EXERCISE DETAILS - Beginning with the line that holds "daher „weiterhin positiv" in the data below, give again every line through the one that holds "Optimierung der Kapitalstruktur", exactly as written.

───

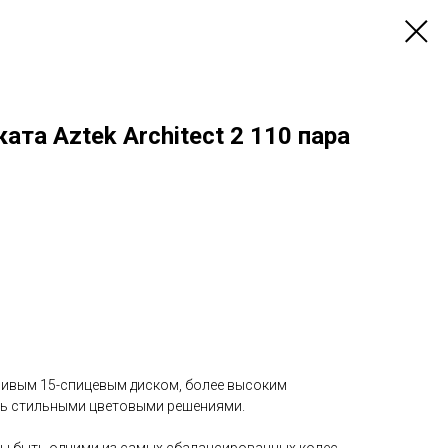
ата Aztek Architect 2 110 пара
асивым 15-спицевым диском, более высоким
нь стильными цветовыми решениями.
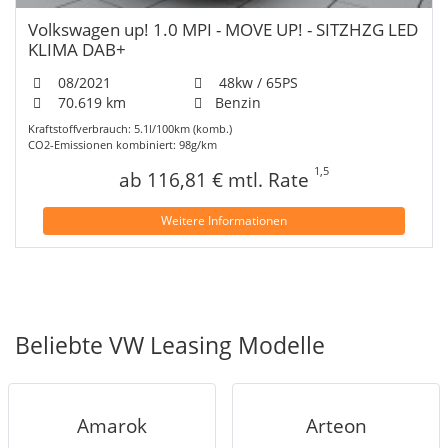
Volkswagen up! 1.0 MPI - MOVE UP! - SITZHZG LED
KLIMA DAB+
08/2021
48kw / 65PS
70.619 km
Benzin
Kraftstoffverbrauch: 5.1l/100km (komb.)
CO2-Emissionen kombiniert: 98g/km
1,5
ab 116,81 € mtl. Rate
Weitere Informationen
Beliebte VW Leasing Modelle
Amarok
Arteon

───

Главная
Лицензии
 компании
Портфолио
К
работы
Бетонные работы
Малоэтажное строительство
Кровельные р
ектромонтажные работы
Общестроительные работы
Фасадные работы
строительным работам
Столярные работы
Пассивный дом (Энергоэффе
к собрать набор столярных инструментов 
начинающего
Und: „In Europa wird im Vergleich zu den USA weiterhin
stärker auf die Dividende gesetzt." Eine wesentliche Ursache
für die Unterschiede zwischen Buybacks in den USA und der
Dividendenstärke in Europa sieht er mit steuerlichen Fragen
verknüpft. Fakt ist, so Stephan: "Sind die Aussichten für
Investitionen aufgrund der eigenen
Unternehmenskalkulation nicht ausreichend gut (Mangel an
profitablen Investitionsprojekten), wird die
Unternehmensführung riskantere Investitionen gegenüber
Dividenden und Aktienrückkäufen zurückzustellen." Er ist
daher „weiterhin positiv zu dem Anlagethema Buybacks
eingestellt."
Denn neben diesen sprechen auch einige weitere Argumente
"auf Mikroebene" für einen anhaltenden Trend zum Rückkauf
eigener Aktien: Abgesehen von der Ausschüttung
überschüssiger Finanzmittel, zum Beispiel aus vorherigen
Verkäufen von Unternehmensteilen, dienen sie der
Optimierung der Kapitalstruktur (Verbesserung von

───

EXPECTED ANSWER -
daher „weiterhin positiv zu dem Anlagethema Buybacks
eingestellt."
Denn neben diesen sprechen auch einige weitere Argumente
"auf Mikroebene" für einen anhaltenden Trend zum Rückkauf
eigener Aktien: Abgesehen von der Ausschüttung
überschüssiger Finanzmittel, zum Beispiel aus vorherigen
Verkäufen von Unternehmensteilen, dienen sie der
Optimierung der Kapitalstruktur (Verbesserung von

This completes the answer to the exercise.